I’ve worked with ISO 15926 before to handle lifecycle data in RDF. Do you know how it compares to OSLC?
Also, I presume you ran into having a need for some sort of reification. ISO 15926 does this by introduction objects for relationships and objects for literals. With RDF I know of three other ways of doing it.
Sub-properties for each relationship you want to reifiy
Named graph for each triple
Regular reification like in RDF 1.0
How did you solve this with NASA? And what is the recommended approach with Stardog wrt. performance?
OSLC is a linked data spec, focusing on top level transactions and identifiers used in those transactions. For example, the OSLC Asset Management spec stops at just model, manufacturer and serial number. You would expect to be able to make a request and get back the resource for those objects with additional data supported by that product, e.g. a representation of ISO 15926. We’ve found that as the tools standardize on the data, there’s a lot of system-to-system integrations and data sets out there. So we have a healthy mix of pulling in data from different products, sometimes directly, sometimes via some middleware that others have already made available. We’re not here to replace any tool integration, just collect up the data into a single knowledge graph to inform the engineering community on the larger impact of their data across the graph.

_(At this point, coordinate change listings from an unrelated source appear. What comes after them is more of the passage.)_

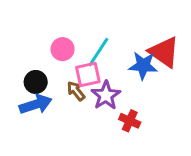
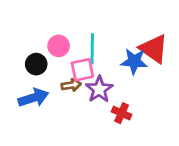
cyan line: (98, 52) -> (92, 49), turned -32
black circle: (36, 82) -> (36, 64), moved
brown arrow: (76, 91) -> (71, 85), turned 120

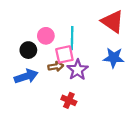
red triangle: (154, 49) -> (113, 22), moved
blue star: (134, 61) -> (114, 58), moved
red cross: (122, 113) -> (69, 100), moved

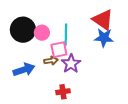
black circle: (28, 50) -> (23, 30), moved, size x1.6
blue star: (114, 58) -> (104, 38), moved
red cross: (69, 100) -> (63, 92), turned -32

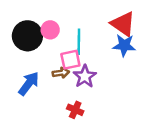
pink circle: (42, 33) -> (50, 30), moved
blue arrow: (24, 70) -> (29, 84), turned -35
red cross: (63, 92) -> (75, 110), turned 32

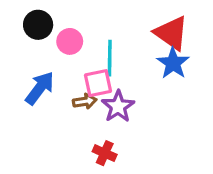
black circle: (27, 36) -> (38, 25), moved, size x0.7
blue star: (124, 45) -> (173, 63), turned 30
blue arrow: (29, 84) -> (40, 88), moved

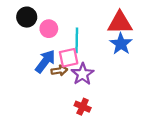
red triangle: (171, 33) -> (120, 23), turned -36
blue arrow: (40, 88) -> (45, 61), moved
red cross: (105, 153) -> (83, 107), moved

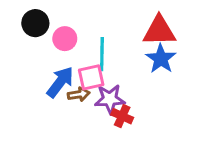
purple star: (83, 74) -> (110, 99), turned 30
red cross: (83, 107) -> (122, 116), moved

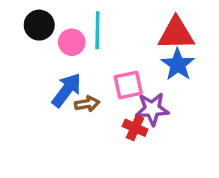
cyan line: (102, 54) -> (97, 30), moved
pink square: (91, 77) -> (128, 85), moved
purple star: (110, 99) -> (152, 109), moved

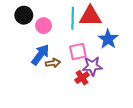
cyan line: (97, 30) -> (73, 18), moved
red triangle: (176, 34) -> (90, 16), moved
red cross: (135, 128) -> (82, 78), turned 32

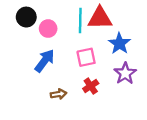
brown arrow: (53, 63) -> (58, 94), moved
purple star: (92, 66) -> (125, 73), moved, turned -30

Our current approach for modeling these data sets is similar to ISO 15926, in that we create intermediate resources for the relationships. For example, rather than have a “controlledBy” predicate between an object and a hazard record, we’ll create a resource for the control relationship and assign it a class within the ontology. This makes a trade that the graph is a bit larger, as previous predicate usage turns into an extra resource in the mix. However, you get the benefit of being able to make other relationships off of that resources. This helps for lifecycle reviews, approval records, and other things that you would typically want to make against that individual property. I’ve also found this makes it easier for our team, and our NASA counter parts to write the audit reports, ICV constraints, etc.
Performance of this larger graph is great in Stardog, all of our visualizations and reports are generated quickly in real time in the browser. In the next blog in this series, I’ll discuss how using this style of modeling lets you represent different trees in this data area – architecture trees of controlled items, function trees of a space vehicle, and all of the organization specific overlays (like safety).
Do you do any cost estimation in there as well? The engineering interplay across the graph also has a large impact on those projections. (I ask because I know someone who does NASA mission cost estimation who would be interested.).